It’s a relevant subject at present impacting professional photography and the veracity of images we consume. Then there’s the general concern heightened in the last few weeks of #AI in general and jobs. OpenAI CEO Sam Altman telling US senators about his deep concerns with AI, and AI pioneer Geoffrey Hinton quitting Google because of the dangers of the technology.

I spoke with Michael for about 30 mins for a piece that includes a range of experts commenting, hence column space was always going to be tight, so here I thought to add some more context from our conversation.

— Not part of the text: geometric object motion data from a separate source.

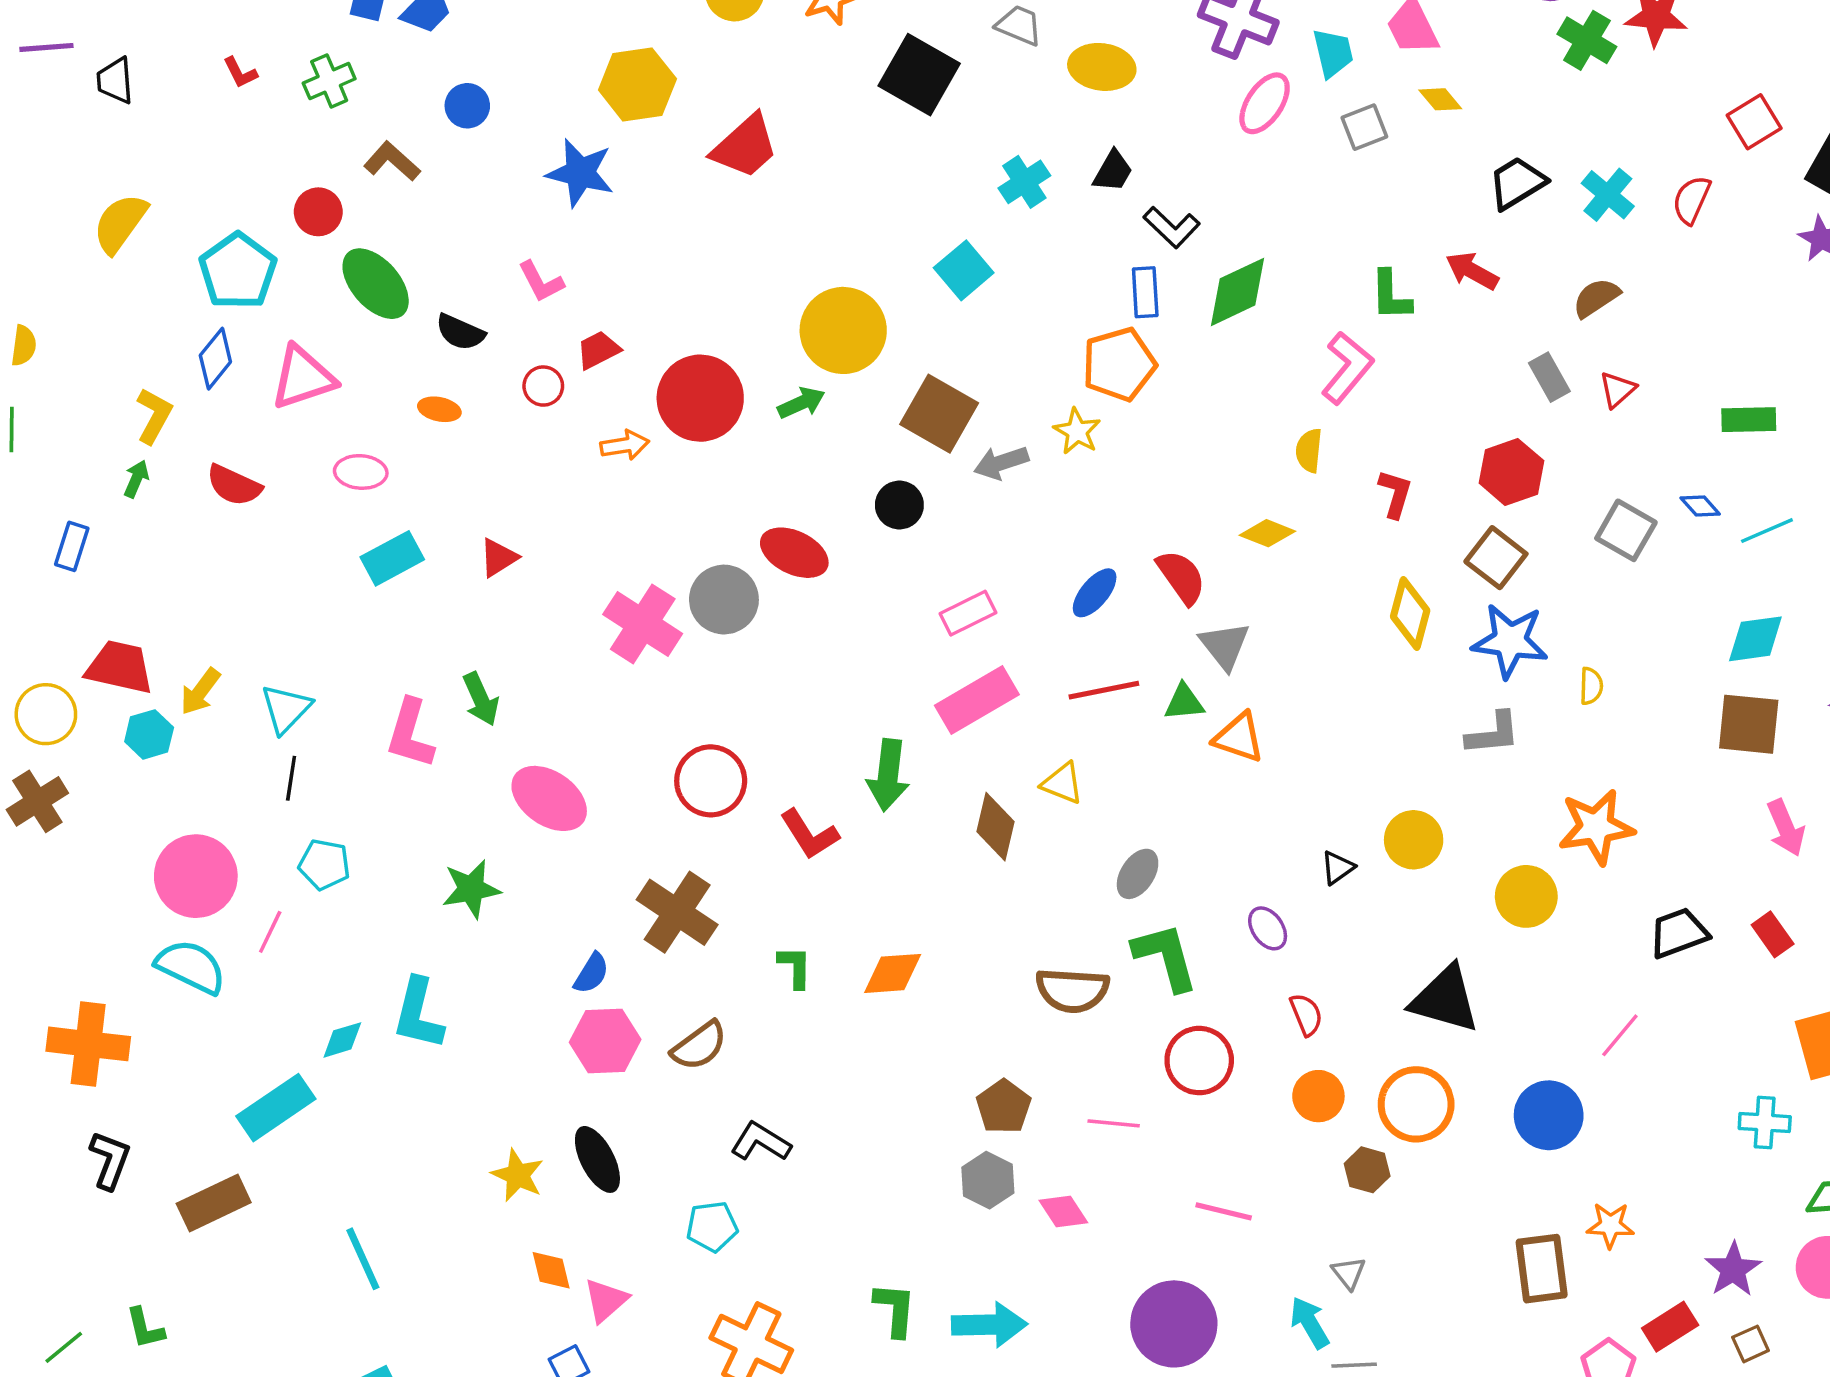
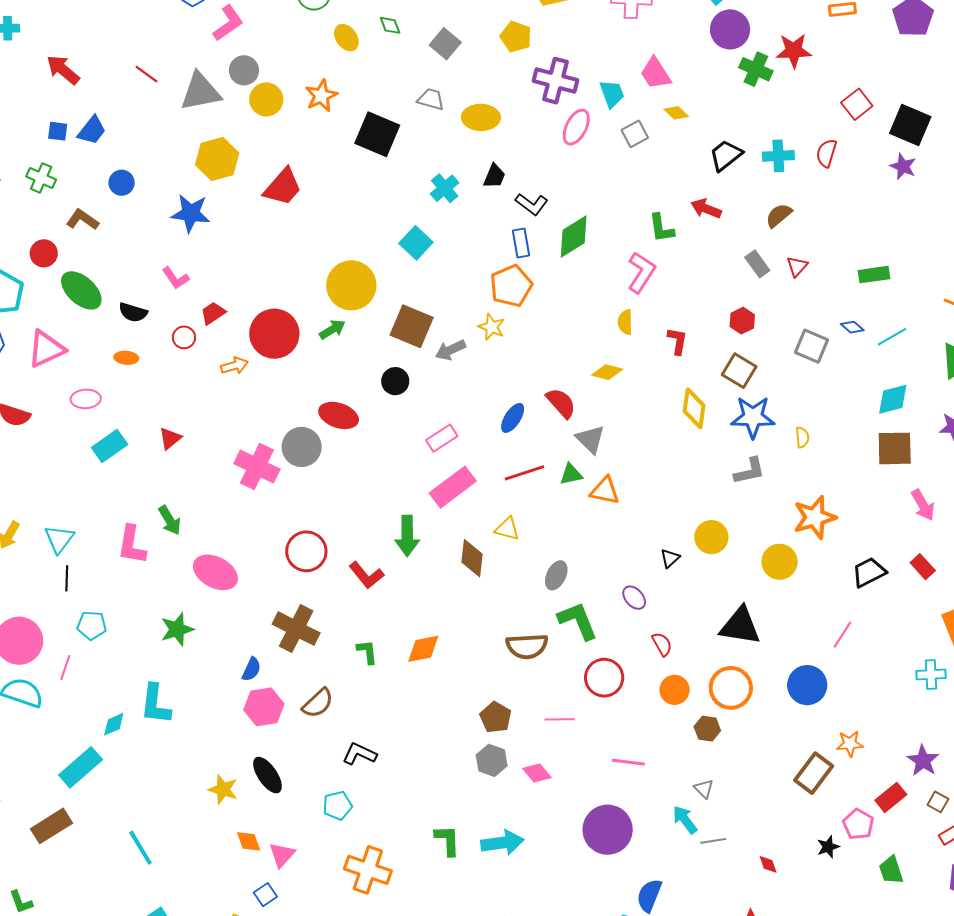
green cross: (329, 81) -> (41, 178), turned -36
cyan cross: (1608, 195) -> (778, 156), turned -36
red hexagon: (1511, 472) -> (742, 321), size x0.7
brown rectangle: (1542, 1269) -> (814, 773), turned 51
brown square: (1751, 1344) -> (938, 802), turned -30

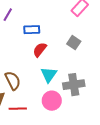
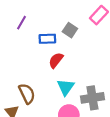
gray square: (74, 43) -> (70, 30), moved

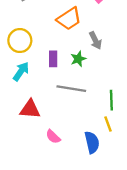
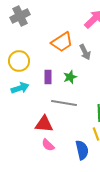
gray arrow: (95, 41) -> (85, 52), moved
cyan arrow: (21, 71) -> (20, 88), turned 36
red triangle: (30, 109) -> (44, 124), moved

Firstly, any debate around tech is rarely absolute on pros and cons; it tends to be nuanced. One of my favourite books, When Old Technologies were New by Carolyn Marvin, demonstrates a history of the impact of new tech, like electricity in the 19th century, on society and jobs.

My work

Johannesburg, South Africa, 1994 ABC News Producer David Gyimah is in downtown Joburg where a bomb has been detonated and is about to broadcast on the BBC World Service.

My work going as far back as the 90s has heavily featured tech. My degree was in Applied Chemistry ( Maths + Chem) and from being a journalist I started coding and creating platforms around 1996, then consulting for a range of companies and breaking partnerships, to lecturing on MA programmes.

I’m also the first British recipient of the Knight Batten Awards for Innovation in Journalism. Hence yes I’m pro tech. I’m not alone in not being able to distinguish AI from camera generated photos. Is this image above AI or in Camera generated? How can you tell?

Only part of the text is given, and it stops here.